Vittime del digitale: il reporter di guerra

Mimmo Candito su Lastampa.it ricorda che sta morendo un figura importante peruna corretta informazione. Per i repoter di guerra occrerà trovare prestissimo dei sostituti per evtiare che la percezione delle guerre sia totalmente “embedded”.

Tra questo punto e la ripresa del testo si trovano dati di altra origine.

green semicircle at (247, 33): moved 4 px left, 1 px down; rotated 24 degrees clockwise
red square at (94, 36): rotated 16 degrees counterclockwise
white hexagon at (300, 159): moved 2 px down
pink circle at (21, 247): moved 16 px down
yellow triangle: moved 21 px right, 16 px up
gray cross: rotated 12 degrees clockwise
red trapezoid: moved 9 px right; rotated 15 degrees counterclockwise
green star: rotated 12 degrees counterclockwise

La geografia della guerra non si estinguerà, e però lentamente, inevitabilmente, a tracciarne i percorsi saranno sempre meno i reporter, con i loro occhi, le loro domande, le loro incursioni moleste, e invece ci saranno sempre più strutture mediatiche di confezionamento, che gestiranno i flussi informativi e consegneranno alle redazioni un materiale sapientemente organizzato della rappresentazione del conflitto. «È la stampa, bellezza», diceva Humphrey Bogart in una vecchia pellicola di Hollywood, quando i giornalisti frugavano irrispettosi tra le scorie della società; oggi quella frase dovrebbe dire, piuttosto, che è la tecnologia e l’elettronica, bellezza. Ma il cambiamento non è solo d’una strumentazione diversa o d’una diversa metodica di lavoro: no, no, ha il significato d’una autentica mutazione genetica.

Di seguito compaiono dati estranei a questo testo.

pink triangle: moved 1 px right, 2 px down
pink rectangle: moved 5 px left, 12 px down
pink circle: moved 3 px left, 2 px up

Oggi che diciamo che questo è un mestiere che è morto, abbiamo anche la consapevolezza che era comunque una morte annunciata. Che l’agonia è stata lunga e drammatica, che la nostra tenacia è stata perfino coraggiosa, con i più di 200 di noi che sono finiti ammazzati in Iraq nel loro tentativo di dimostrare che si poteva e si doveva continuare a illudersi delle ragioni di un impegno praticato nel nome d’una dignità e d’una consapevolezza sempre più rare. I morti del giornalismo non sono eroi, quasi mai; sono soltanto i testimoni d’un comportamento assunto per rendere possibile un’idea – magari romantica, e però per molti reale, concreta – del giornalismo come strumento credibile di conoscenza. Un’idea possibile al di là dei condizionamenti, delle pastoie imbarazzanti, delle pressioni sottili (ma anche rozze, spesso) che gli vengono riservate nella sofisticatezza dei nuovi equilibri politici che la «società liquida» del nostro tempo impone alle vecchie strutture del sistema democratico.